1975 mart ayında Tuzla Piyade Okulu’na yedek subay öğrenci olarak girdi. 1975 yılının Temmuz ayında çekilen kurayla Kıbrıs'a gitti. Kıbrıs'ta ilk 6 ay birliklerde takım komutanı olarak görev yaptı. Kıbrıs’taki son 8 ayında 230. Piyade Alayı Karargahı’nda personel ve din işleri subayı olarak vatani görevini tamamladı.
1976 yılının Ağustos ayında terhis olarak Ankara'ya döndü. Milli Eğitim Bakanlığı'nda yarım bıraktığı öğretmenlik için kura çekimine girdi. O seneki kura çekiminde tayini Tunceli’ye çıktı.
Alparslan Türkeş’in uyarısı üzerine, Tunceli’ye gitmedi.
1976 yılının Eylül ayında Devlet İstatistik Enstitüsü’nde göreve başladı. Sonra Toprak ve Tarım Reform Müsteşarlığı'na uzman olarak geçti.
İlahiyat Fakültesi’nde asistanlık çalışmaları için İngilizce kursuna gitti.
1977'nin ortalarına doğru Alparslan Türkeş'in talebi ile Ülkücü Köylüler Derneği'nin genel başkanlığına seçimle geldi.
1977 yılında MHP'nin 1. ve 2. MC hükümetleri döneminde Türkiye genelinde tespit ettiği 30 kişilik Eğitimciler grubuna seçildi. Ankara'da bütün Ülkücü yan kuruluşların eğitimcisi oldu.
Gün Sazak Gümrük ve Tekel Bakanı olunca Lokman Abbasoğlu ve diğer Eğitimciler, ‘gümrük kontrolörü’ olarak görevlendirildi. Gümrüklerde yolsuzlukları engelleyenler arasında yer aldı.
Bülent Ecevit'in 11 Adalet Partili milletvekilini transfer ederek kurduğu hükümetten sonra, MC hükümeti yıkıldı. Ecevit hükümetinde Tuncay Mataracı Gümrük ve Tekel Bakanı oldu. Mataracı’nın ilk icraatı, 30 gümrük kontrolörünü memurluk derecesine indirmek ve Türkiye'nin çeşitli yerlerine sürmek oldu.

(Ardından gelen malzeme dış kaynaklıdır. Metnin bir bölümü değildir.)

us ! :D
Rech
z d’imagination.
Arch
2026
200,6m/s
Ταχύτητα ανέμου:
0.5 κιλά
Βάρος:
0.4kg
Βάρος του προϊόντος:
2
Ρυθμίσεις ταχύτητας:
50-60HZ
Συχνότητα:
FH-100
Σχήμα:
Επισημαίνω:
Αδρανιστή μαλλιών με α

Lokman Abbasoğlu Van'ın Özalp Gümrük Kapısı’na memur olarak sürüldü. Abbasoğlu bunun üzerine istifa ederek Hergün gazetesinin Ankara bürosunda muhabir olarak çalışmaya başladı.

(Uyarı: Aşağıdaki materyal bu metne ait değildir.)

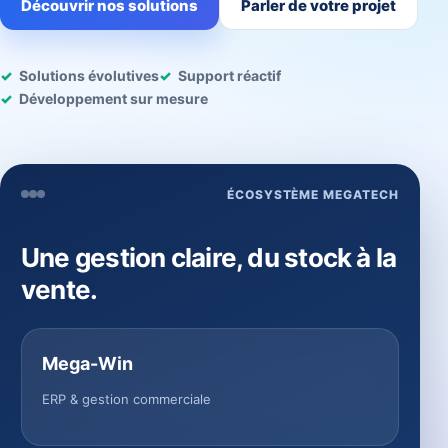
Découvrir nos solutions
Parler de votre projet
Solutions évolutives
Support réactif
Développement sur mesure
ÉCOSYSTÈME MEGATECH
Une gestion claire, du stock à la
vente.
Mega-Win
ERP & gestion commerciale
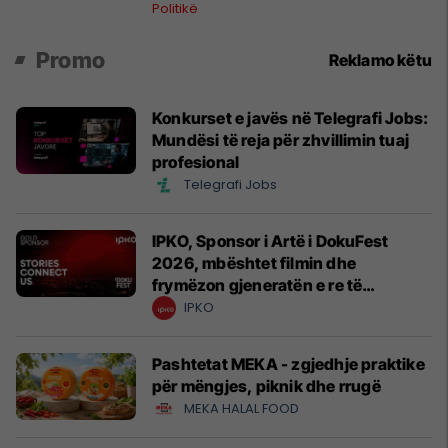
rëndë kushtetuese
Politikë
Promo
Reklamo këtu
Konkurset e javës në Telegrafi Jobs:
Mundësi të reja për zhvillimin tuaj
profesional
Telegrafi Jobs
IPKO, Sponsor i Artë i DokuFest
2026, mbështet filmin dhe
frymëzon gjeneratën e re të
krijuesve
IPKO
Pashtetat MEKA - zgjedhje praktike
për mëngjes, piknik dhe rrugë
MEKA HALAL FOOD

Bu dönemde, Eğitimci olarak faaliyetine devam etti... MHP Genel Merkezi’nin yanında bulunan 10 Sineması’nda, günde 14-15 saat seminer ve konferans verdi. 12 Eylül 1980 darbesine kadar eğitim faaliyetine devam etti.
12 Eylül 1980 darbesinden sonra MHP ve Ülkücü Kuruluşlar Davası’ndan idamla yargılandı. 3 yıl kaçak olarak yaşadı, 3 yıl da Mamak Cezaevi’nde yattı. Cezaevini, Medrese-i Yusufiye’ye çevirenlerden oldu.
Abbasoğlu ticari faaliyetleri yanında, çeşitli gazete, dergi ve internet sitelerinde yazılar yazıp, konferans, vaaz ve seminerler vermek suretiyle hayatını devam ettirmektedir.
HAKKINDA YAZILANLAR
Bir Ülkücü Gözüyle Ülkücü Hareket
www.kocaeliaydinlarocagi.org.tr
20 12 2021
H. İbrahim KAHRAMAN
[email protected]
“Tarihimize belge, gelecek nesillerimize ibret ve istifadeye vesile olması dileğiyle...” diye imzalayıp gönderdiği “Sıradan ve Piyade Lokman Abbasoğlu” adını verdiği kitabını okuduktan sonra böyle bir değerlendirmeyi uygun gördüm. Ankara Tıp 74 mezunu olduğum için kendisini bizzat tanırım.
Büyük ülkü yolunda bir ömür üstbaşlığı ona uyan bir hayattır. Bu kitabı yazarak ülkücü gençlik hareketi mensuplarının nasıl bir dünya görüşü ve günlük yaşayış biçimine sahip olduklarına ışık tutmuştur. Benzeri eserler bu düşüncenin daha iyi bilinmesini sağlayacak ve daha doğru değerlendirmeler yaptıracaktır. Kitap üç ana bölüm şeklinde yazılmıştır.
Birinci bölüm girişinde yazar kendini tanıtmakta, doğduğu ve büyüdüğü ortamı, eğitim gördüğü okullar ile çocukluk ve gençlik yıllarını yazmaktadır. Lokman adı kendisine bilinçli olarak verilmiştir.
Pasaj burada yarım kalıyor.